## Task details
Please copy every line below that contains the string "приватный".

[Saved data entries]
- - -

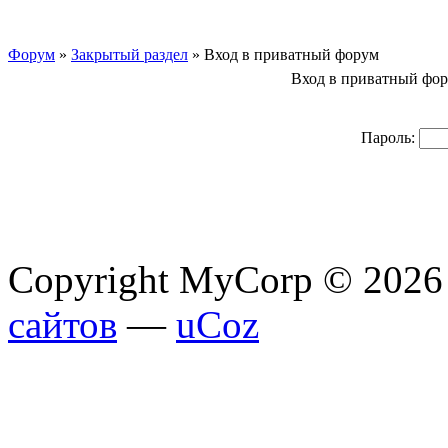
Форум
»
Закрытый раздел
»
Вход в приватный форум
Вход в приватный фо
Пароль:
Copyright MyCorp © 2026
сайтов
—
uCoz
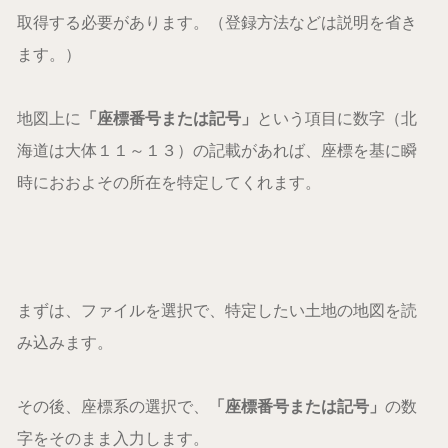
取得する必要があります。（登録方法などは説明を省き
ます。）
地図上に
「座標番号または記号」
という項目に数字（北
海道は大体１１～１３）の記載があれば、座標を基に瞬
時におおよその所在を特定してくれます。
まずは、ファイルを選択で、特定したい土地の地図を読
み込みます。
その後、座標系の選択で、
「座標番号または記号」
の数
字をそのまま入力します。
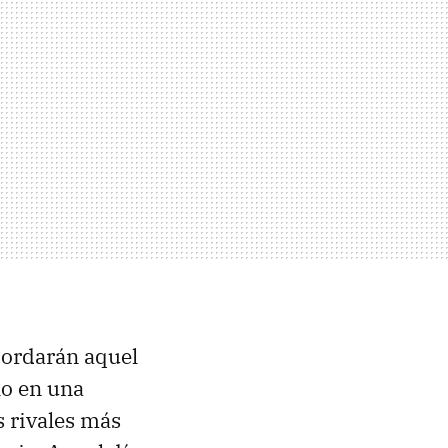
cordarán aquel
lo en una
 rivales más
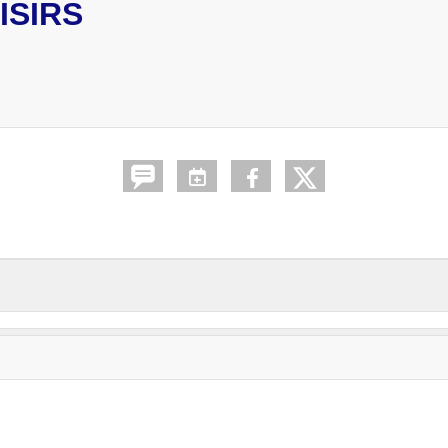
ISIRS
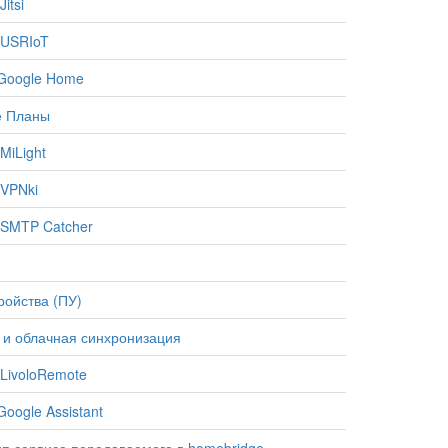
itsi
 USRIoT
Google Home
е Планы
MiLight
VPNki
SMTP Catcher
ройства (ПУ)
 и облачная синхронизация
LivoloRemote
oogle Assistant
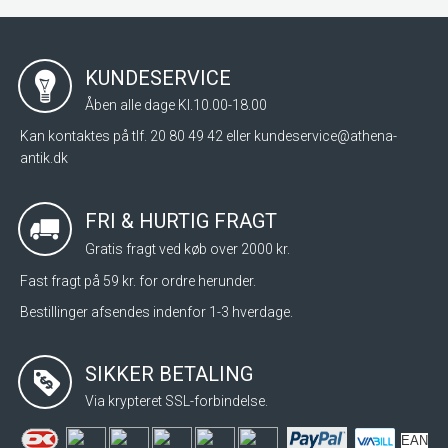
KUNDESERVICE
Åben alle dage Kl.10.00-18.00
Kan kontaktes på tlf. 20 80 49 42 eller
kundeservice@athena-
antik.dk
FRI & HURTIG FRAGT
Gratis fragt ved køb over 2000 kr.
Fast fragt på 59 kr. for ordre herunder.
Bestillinger afsendes indenfor 1-3 hverdage.
SIKKER BETALING
Via krypteret SSL-forbindelse.
EAN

- - -

## Solution below
Вход в приватный форум
Вход в приватный фо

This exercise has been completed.